Below is the plot showing the relationship between schistosomiasis infection and colorectal cancer. The values are standardized, which means that the zero on the horizontal axis is the mean of the schistosomiasis infection numbers in the dataset. The shape of the plot is the same as the one with the unstandardized data. As you can see, the data points are very close to a line, which suggests a very strong linear association.

In summary, an exploratory path analysis with WarpPLS can shed light on data patterns that would look rather “mysterious” otherwise. Still, one has to use commonsense, good theory, and past empirical results to derive conclusions.

Tuesday, July 13, 2010

Using WarpPLS for multiple regression analyses

There are two main advantages of using WarpPLS to conduct a multiple regression analysis. The advantages are over a traditional multiple regression analysis, where the independent and dependent variables are measured through single indicators. With WarpPLS, this would be implemented through the creation of "latent" variables that would each be associated with a single indicator; which means that they would not be true latent variables in the sense normally assumed in structural equation modeling.

The first advantage is that the calculation of P values with WarpPLS is based on nonparametric algorithms, resampling or "stable" algorithms, and thus does not require that the variables be normally distributed. A traditional multiple regression analysis, on the other hand, requires that the variables be normally distributed. In this sense, WarpPLS can be seen as conducting a robust, or nonparametric, multiple regression analysis. This first advantage assumes that all one is doing is a plain linear analysis with WarpPLS, for which one would typically use the algorithm Robust Path Analysis. See the software's User Manual for more details.

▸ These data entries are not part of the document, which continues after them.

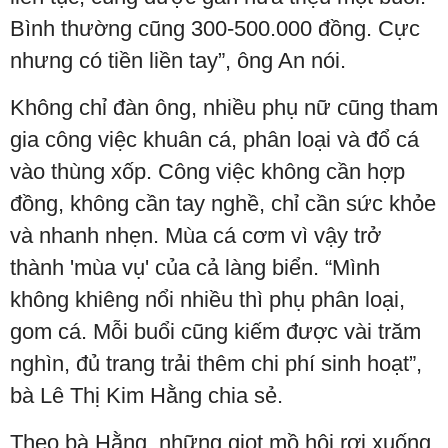
Bình thường cũng 300-500.000 đồng. Cực
nhưng có tiền liền tay”, ông An nói.
Không chỉ đàn ông, nhiều phụ nữ cũng tham
gia công việc khuân cá, phân loại và đổ cá
vào thùng xốp. Công việc không cần hợp
đồng, không cần tay nghề, chỉ cần sức khỏe
và nhanh nhẹn. Mùa cá cơm vì vậy trở
thành 'mùa vụ' của cả làng biển. “Mình
không khiêng nổi nhiều thì phụ phân loại,
gom cá. Mỗi buổi cũng kiếm được vài trăm
nghìn, đủ trang trải thêm chi phí sinh hoạt”,
bà Lê Thị Kim Hằng chia sẻ.
Theo bà Hằng, những giọt mồ hôi rơi xuống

The second advantage is that WarpPLS allows for nonlinear relationships between the independent and dependent variables to be explicitly modeled. This provides a much richer view of the associations between variables, and sometimes leads to path coefficients that are different from (often higher than) those obtained through a linear analysis (as in a traditional multiple regression analysis). The nonlinear analysis algorithms available are Warp3 and variants, which yield S curves; and Warp2 and variants, which yield U curves. Again, see the software's User Manual for more details.